You don’t have to be in ministry for very long before overwhelm creeps in. Post-its, emails, phone notes, and your mind’s eye are just a few of the ways you’re attempting to retain information and develop ideas. Add in the people who stop you in the lobby after church and your family’s weekly schedule and you aren’t sure if you’re coming or going. You resonate with the phrase “brain fried” all too often. Organizing your mind may sound daunting, but it doesn’t have to be. Consider taking the time for a brain dump.
What is a brain dump?
A brain dump is simply the act of noting down all the thoughts and ideas in one’s head.
Why do a brain dump?
If you don’t write it down, you just won’t remember it. Plain and simple. But more than that, when you get your thoughts and ideas on paper or on screen, you see the bigger picture. When you clear out space in your mind it frees you to focus on the items that matter most.
How should you do a brain dump?
A brain dump doesn’t have to be complicated. Simply:
- Choose your bucket. Where are you going to collect your thoughts? This will look different for everyone. My weapon of choice is a giant whiteboard, give me two and I can change the world. You might take pen to paper or keep a note on your phone. Whichever you choose, just be sure you can see all your thoughts together.

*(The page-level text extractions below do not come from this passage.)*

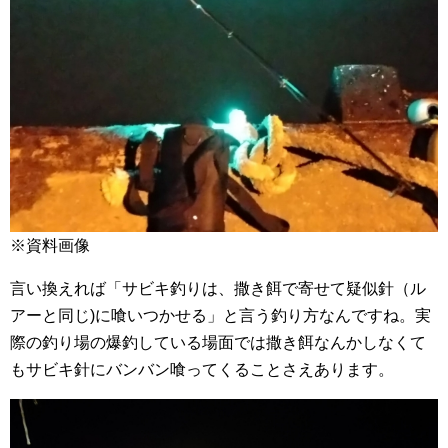
※資料画像
言い換えれば「サビキ釣りは、撒き餌で寄せて疑似針（ル
アーと同じ)に喰いつかせる」と言う釣り方なんですね。実
際の釣り場の爆釣している場面では撒き餌なんかしなくて
もサビキ針にバンバン喰ってくることさえあります。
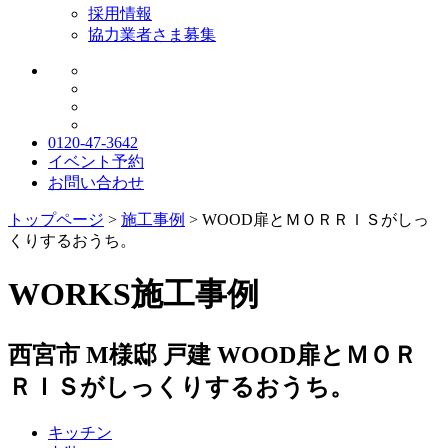
採用情報
協力業者さま募集
0120-47-3642
イベント予約
お問い合わせ
トップページ
>
施工事例
>
WOOD扉とＭＯＲＲＩＳがしっ
くりするおうち。
WORKS
施工事例
西宮市 M様邸 戸建
WOOD扉とＭＯＲ
ＲＩＳがしっくりするおうち。
キッチン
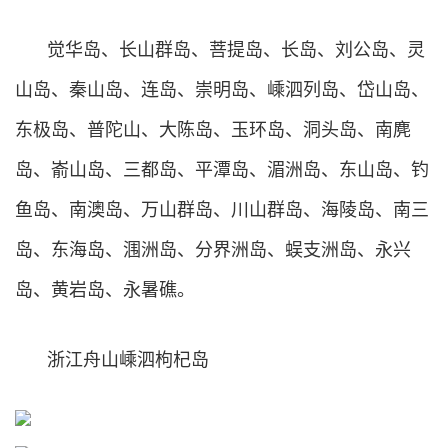
觉华岛、长山群岛、菩提岛、长岛、刘公岛、灵
山岛、秦山岛、连岛、崇明岛、嵊泗列岛、岱山岛、
东极岛、普陀山、大陈岛、玉环岛、洞头岛、南麂
岛、嵛山岛、三都岛、平潭岛、湄洲岛、东山岛、钓
鱼岛、南澳岛、万山群岛、川山群岛、海陵岛、南三
岛、东海岛、涠洲岛、分界洲岛、蜈支洲岛、永兴
岛、黄岩岛、永暑礁。
浙江舟山嵊泗枸杞岛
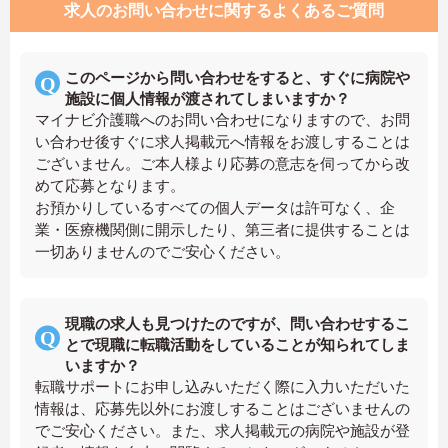
求人のお問い合わせに関するよくあるご質問
このページから問い合わせをすると、すぐに病院や
施設に個人情報が渡されてしまいますか？
マイナビ介護職へのお問い合わせになりますので、お問
い合わせ後すぐに求人掲載元へ情報をお渡しすることは
ございません。ご本人様より応募の意志を伺ってから改
めて応募となります。
お預かりしているすべての個人データは許可なく、企
業・医療機関側に開示したり、第三者に提供することは
一切ありませんのでご安心ください。
現職の求人も見つけたのですが、問い合わせするこ
とで現職に転職活動をしていることが知られてしま
いますか？
転職サポートにお申し込みいただく際に入力いただいた
情報は、応募先以外にお渡しすることはございませんの
でご安心ください。また、求人掲載元の病院や施設が登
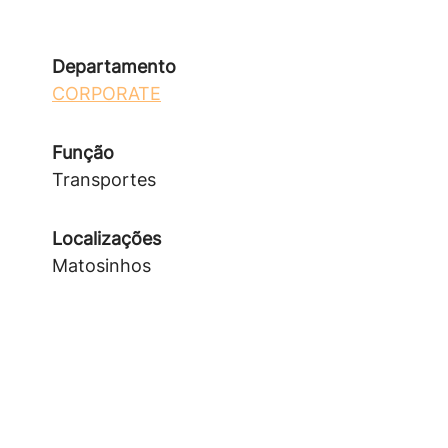
Departamento
CORPORATE
Função
Transportes
Localizações
Matosinhos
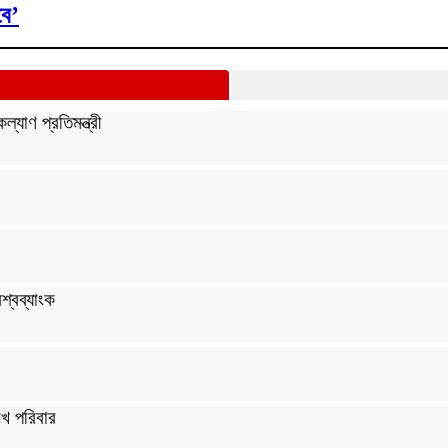
বে’
্যাণ প্রতিমন্ত্রী
শ্বব্যাংক
খ পরিবার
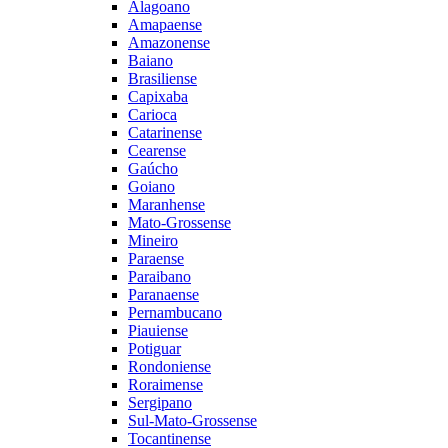
Alagoano
Amapaense
Amazonense
Baiano
Brasiliense
Capixaba
Carioca
Catarinense
Cearense
Gaúcho
Goiano
Maranhense
Mato-Grossense
Mineiro
Paraense
Paraibano
Paranaense
Pernambucano
Piauiense
Potiguar
Rondoniense
Roraimense
Sergipano
Sul-Mato-Grossense
Tocantinense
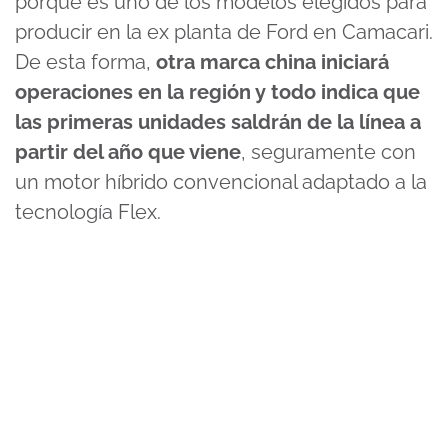
porque es uno de los modelos elegidos para
producir en la ex planta de Ford en Camacari.
De esta forma,
otra marca china iniciará
operaciones en la región y todo indica que
las primeras unidades saldrán de la línea a
partir del año que viene
, seguramente con
un motor híbrido convencional adaptado a la
tecnología Flex.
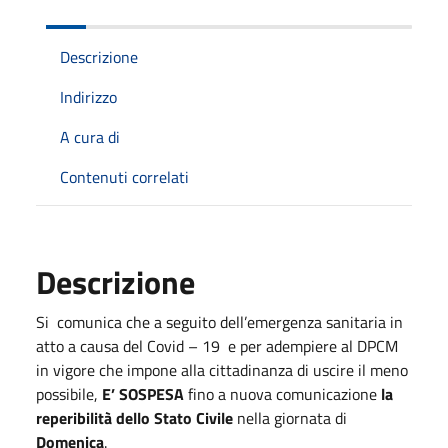
Descrizione
Indirizzo
A cura di
Contenuti correlati
Descrizione
Si comunica che a seguito dell’emergenza sanitaria in
atto a causa del Covid – 19 e per adempiere al DPCM
in vigore che impone alla cittadinanza di uscire il meno
possibile,
E’ SOSPESA
fino a nuova comunicazione
la
reperibilità dello Stato Civile
nella giornata di
Domenica
.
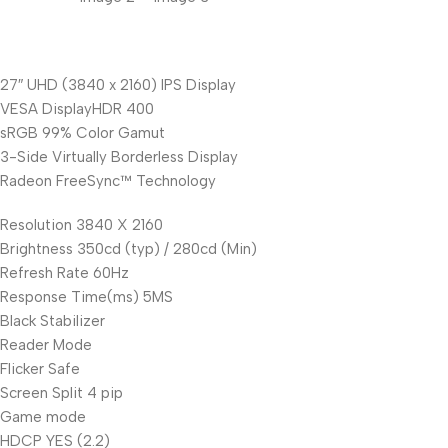
Unbeatable offers
27″ UHD (3840 x 2160) IPS Display
Black Friday
VESA DisplayHDR 400
Blowout!
sRGB 99% Color Gamut
3-Side Virtually Borderless Display
Radeon FreeSync™ Technology
Resolution 3840 X 2160
Brightness 350cd (typ) / 280cd (Min)
Refresh Rate 60Hz
Response Time(ms) 5MS
Black Stabilizer
Reader Mode
Flicker Safe
Screen Split 4 pip
Game mode
HDCP YES (2.2)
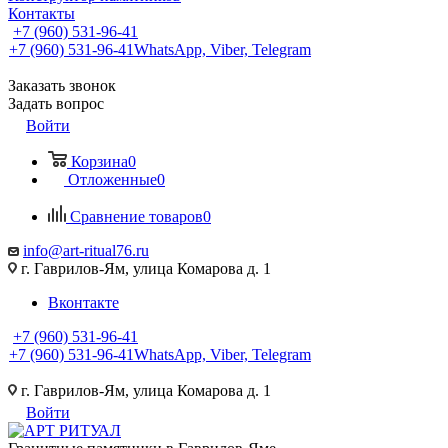
Контакты
+7 (960) 531-96-41
+7 (960) 531-96-41
WhatsApp, Viber, Telegram
Заказать звонок
Задать вопрос
Войти
Корзина
0
Отложенные
0
Сравнение товаров
0
info@art-ritual76.ru
г. Гаврилов-Ям, улица Комарова д. 1
Вконтакте
+7 (960) 531-96-41
+7 (960) 531-96-41
WhatsApp, Viber, Telegram
г. Гаврилов-Ям, улица Комарова д. 1
Войти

- Set a timer. Decide ahead of time that you are going to take 5 minutes, 15 minutes, an hour to just get all of your thoughts out.
- Don’t over think it. Literally dump out your thoughts in any order that they come out. Don’t worry about organizing anything into categories. You will be amazed at how much relief comes from getting thoughts out of your brain and onto paper.
- Walk away. Once you get all of your thoughts out. Take a break.
- Prioritize. Now that all your thoughts are on paper, take time to flag the items that need immediate attention, scale them down until you have a plan and categorize.
When should you do a brain dump?
You might benefit from doing a mini brain dump every morning when you arrive at the office to clear your mind and organize your day. Or it might serve you better to do a monthly or quarterly brain dump. As an administrative assistant to a Senior Pastor, I find that doing a weekly brain dump keeps communication lines open and expectations clear. The frequency of a brain dump is up to you. Here are a few instances that could warrant a brain dump:
- When you’re planning your day
- When you feel like you have a lot on your plate
- When your schedule is packed
- When you feel motivated
- When you’re planning a new year
- When you’re planning an event
- When you’re creating a budget
- After you’ve dropped the ball
- When you feel unorganized
- When you become avoidant of tasks
- When you learn something new
- When you hire someone new
Our brains are incredible machines. A heavy load on any machine will weigh it down. The Bible tells us to let all things be done decently and in order (I Corinthians 14:40). Take 5 minutes or more this weekend to give a brain dump a try. It could boost your productivity, lower your stress, and help you be a better steward of the ministry God has given you.